GBP struggling to keep pace against the EUR this week, currently hovering around 1.1450. Yesterday raised concerns after a number of pension funds find that the government’s plan lacked investment opportunities and also expressed their concern of the risk sentiment when it came to sectors. Markets were quick to react, speculating that liquidity will be allocated overseas and the GBP/EUR broke the resistant levels of 1.15.
Yesterday afternoon Federal Reserve chairman Jerome Powell expressed his view on US economy and monetary actions. Hearing Powell talking positive about the economy’s growth rate and that it’s dealt with higher interest rates better than anticipated. He was somehow more careful when it came to forward guidance and said that the Federal Reserve currently is waiting to see the effects of the latest rate hikes and we should see further evidence in near future. He was hopeful that inflation should keep on coming down but could not tell whether interest rates has reached it’s peak or when a potential pivot (cut) on rates will occur.
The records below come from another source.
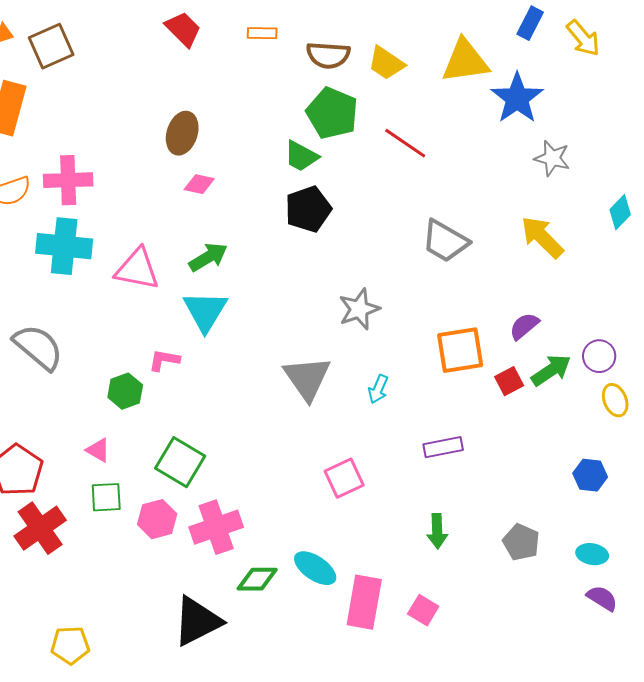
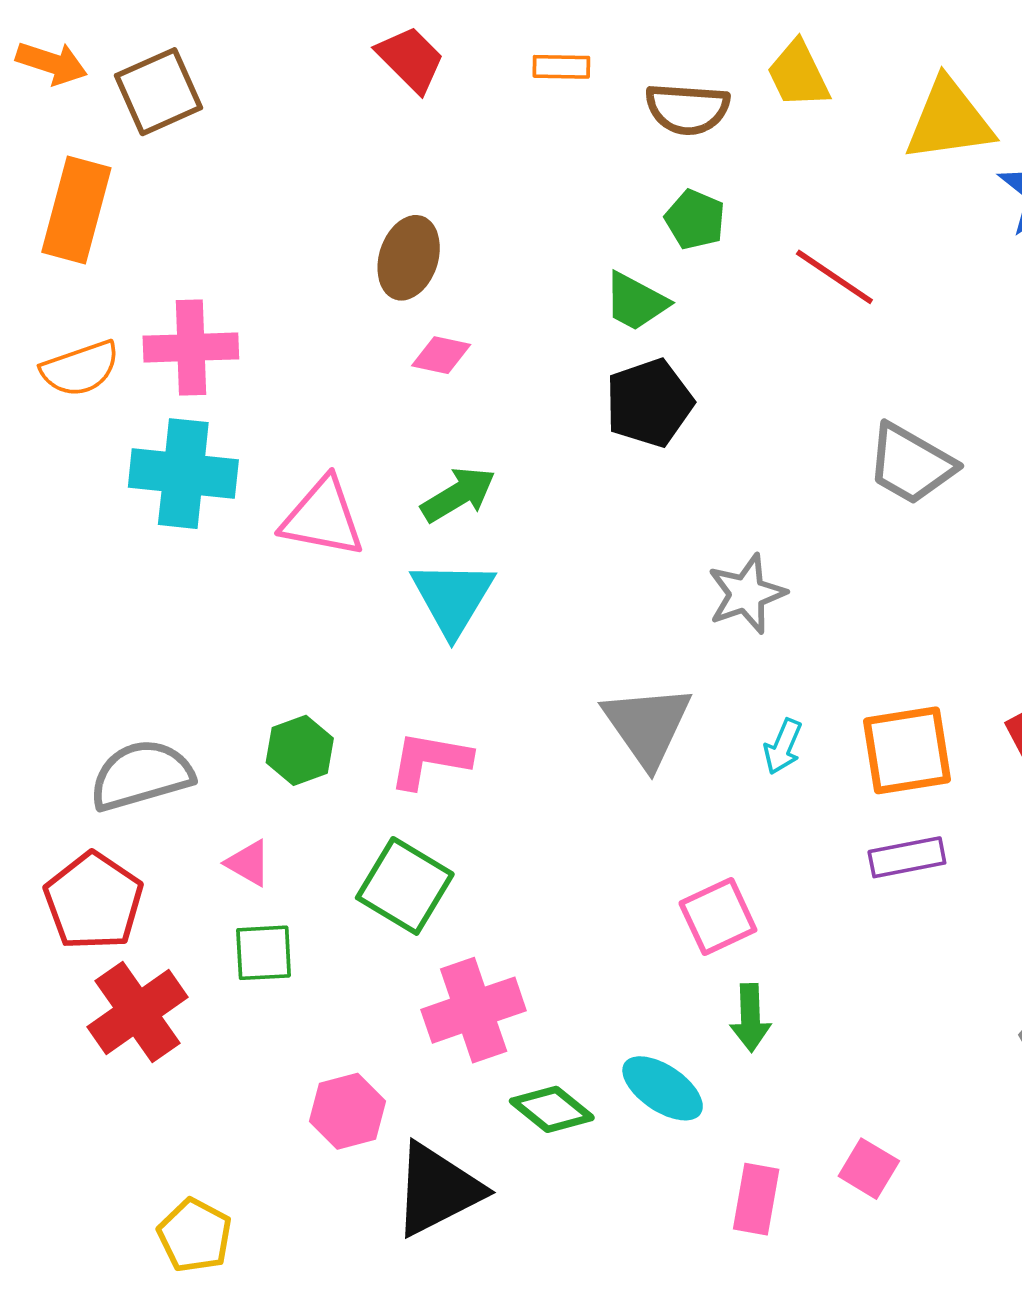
yellow trapezoid: (386, 63) -> (798, 74), moved, turned 30
green pentagon: (332, 113) -> (695, 220), size x0.6
gray semicircle: (38, 347) -> (141, 775), moved, turned -56
orange square: (460, 350) -> (907, 750), moved
pink L-shape: (164, 360) -> (430, 760), moved, size x1.4
pink hexagon: (157, 519) -> (348, 1111), moved
green arrow: (437, 531) -> (750, 1018), moved
green diamond: (257, 579) -> (552, 1109), turned 39
pink rectangle: (364, 602) -> (756, 1199), moved, size x0.7
yellow pentagon: (70, 645) -> (195, 1235), turned 30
This morning we saw poor figures for both UK retail sales and consumer confidence. Squeezing GBP against both the USD and EUR. A combination of economic releases earlier in the week, showing that inflation figures for September are more ‘stubborn’ and did not decline as BoE had hope for after endless interest rate hikes. While average earnings did not increase like the last few months, we can see signs of an underperforming economy in the UK. Leading on towards Bank of England’s next interest rate decision, putting pressure on what path they will take. To force further pressure on economic activity and consumers or tackle inflation levels. As it stands right now, the likelihood of a further rate hike is less likely and a pause of rates to assess the future is more likely to expect from Bank of England.